Really, though, the fault lies not so much with the cooperatives and the international certifying agencies, but in much larger macroeconomic processes. At each cooperative that I've visited so far, I've heard the same thing from almost every farmer: the slightly higher, consistent price we get from the cooperative helps, but the cost of basic necessities has increased so much in the last five years that we are worse off than before. A little research supports the coffee producers' claims. In the month of January 2007 alone, the price of the "basic food basket" in Guatemala went up 17%. In part, this is due to worldwide increases in the price of oil and other commodities. However, according to one article, a major factor in Guatemala is the fact that twenty years ago, the country was self-sufficient in corn and rice production, but now imports 40% of its corn, 66% of its rice, and 100% of its wheat.
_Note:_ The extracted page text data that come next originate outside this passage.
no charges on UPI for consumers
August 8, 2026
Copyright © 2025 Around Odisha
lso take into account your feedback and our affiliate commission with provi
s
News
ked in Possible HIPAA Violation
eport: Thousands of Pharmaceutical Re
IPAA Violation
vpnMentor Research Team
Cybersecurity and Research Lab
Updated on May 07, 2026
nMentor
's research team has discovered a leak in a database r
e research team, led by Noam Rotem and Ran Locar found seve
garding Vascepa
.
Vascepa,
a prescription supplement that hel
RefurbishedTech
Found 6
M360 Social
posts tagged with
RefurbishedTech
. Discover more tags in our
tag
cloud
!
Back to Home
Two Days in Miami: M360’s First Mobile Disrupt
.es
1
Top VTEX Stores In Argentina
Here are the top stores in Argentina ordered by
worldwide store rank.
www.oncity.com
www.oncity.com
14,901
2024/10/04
Throughout my visit to APECAFORM, the human costs of nonexistent health care, lack of even the most basic infrastructure, and rising commodity prices became more and more evident. On the morning I left, completely exhausted from the previous day's trudge over a mountain, I opted to rent a mule to ride out to the nearest road. I won't even go into the personal pride and white guilt issues that came up riding a starving mule through the forest, with the mule's owner following behind on foot. At least it will provide a good crazy gringo story to the many bewildered children we passed on the two hour journey.
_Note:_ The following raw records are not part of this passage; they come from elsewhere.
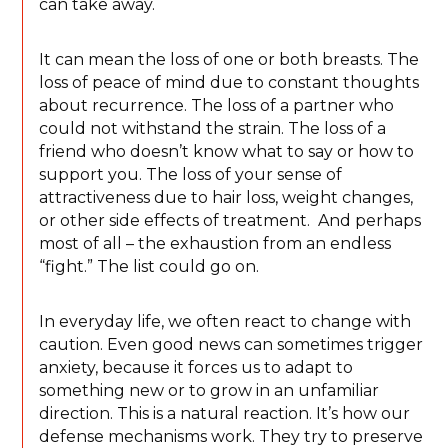
can take away.
It can mean the loss of one or both breasts. The
loss of peace of mind due to constant thoughts
about recurrence. The loss of a partner who
could not withstand the strain. The loss of a
friend who doesn’t know what to say or how to
support you. The loss of your sense of
attractiveness due to hair loss, weight changes,
or other side effects of treatment. And perhaps
most of all – the exhaustion from an endless
“fight.” The list could go on.
In everyday life, we often react to change with
caution. Even good news can sometimes trigger
anxiety, because it forces us to adapt to
something new or to grow in an unfamiliar
direction. This is a natural reaction. It’s how our
defense mechanisms work. They try to preserve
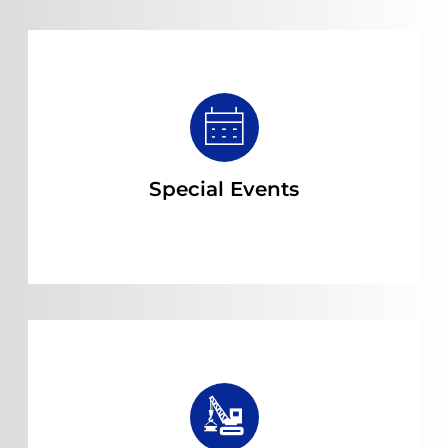
Read more
Special Events
Read more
My companion for the morning was a 20 year old coffee farmer from the tiny village of San Juan Bullaj. And although we didn't speak the same native language, we kept up a steady conversation, pausing only to adjust the sweating mule's saddle or to try and remember a word in Spanish. Vincente recounted what it was like growing up on a small coffee farm, and how when his father died a few years ago, his mother gave up farming and moved away to a larger town. Both of his older sisters work in the US, one in Florida and one in Kentucky, and he hasn't seen either of them in five years. He grows coffee alone on a few hectares of steep land, and makes about three dollars a day.
I told Vincente about living in the US, about what the weather was like in the places where his sisters were living, about my own family. He had a lot of questions, too, mostly about why it was so difficult to get a visa to come to the US, and why I didn't have to pay to come to Guatemala. Eventually the talk turned back to coffee, and I told him some of his coffee probably ends up in my hometown. "Well," he said, "I don't know where my coffee goes." There was a long pause, broken only by the heaving breath of the mule. "What do they use the coffee for in the US, anyway?"
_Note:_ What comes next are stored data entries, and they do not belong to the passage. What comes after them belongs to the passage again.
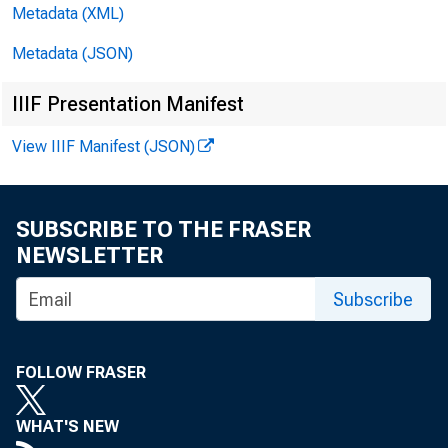
deposits an
Metadata (XML)
Metadata (JSON)
Loans o
IIIF Presentation Manifest
New York di
View IIIF Manifest (JSON)
reporting b
SUBSCRIBE TO THE FRASER
loans decli
NEWSLETTER
porting ban
Subscribe
in the Clev
FOLLOW FRASER
WHAT'S NEW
Every time I think of him looking up at me, asking an innocent question that has such an unjust answer, I start to cry. It took me a minute to realize that he really had no idea what happened to his coffee. The few years of school he must have attended taught him almost nothing about life outside of San Juan Bullaj, and no one bothered to tell him anything about the international system of trade and commerce and labor in which he participated without a choice. I explained to him that in the US, we drink coffee just like in Guatemala, only there, a single latte costs as much as he makes in one day. "Oh, I didn't realize," he whispered, and we climbed the rest of the way up to the road in silence.